Reproduce every line of the data, exactly and without its pictures.

Saved data entries
<<<<

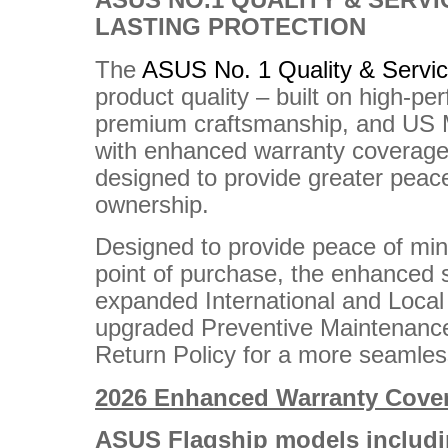
ASUS NO.1 QUALITY & SERVI
LASTING PROTECTION
The
ASUS No. 1 Quality & Servi
product quality – built on high-pe
premium craftsmanship, and US Mi
with enhanced warranty coverage 
designed to provide greater peac
ownership.
Designed to provide peace of mi
point of purchase, the enhanced 
expanded International and Loca
upgraded Preventive Maintenance
Return Policy for a more seamle
2026 Enhanced Warranty Cove
ASUS Flagship models includi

>>>>

_Task answer_:
ASUS NO.1 QUALITY & SERVI
LASTING PROTECTION
The
ASUS No. 1 Quality & Servi
product quality – built on high-pe
premium craftsmanship, and US Mi
with enhanced warranty coverage 
designed to provide greater peac
ownership.
Designed to provide peace of mi
point of purchase, the enhanced 
expanded International and Loca
upgraded Preventive Maintenance
Return Policy for a more seamle
2026 Enhanced Warranty Cove
ASUS Flagship models includi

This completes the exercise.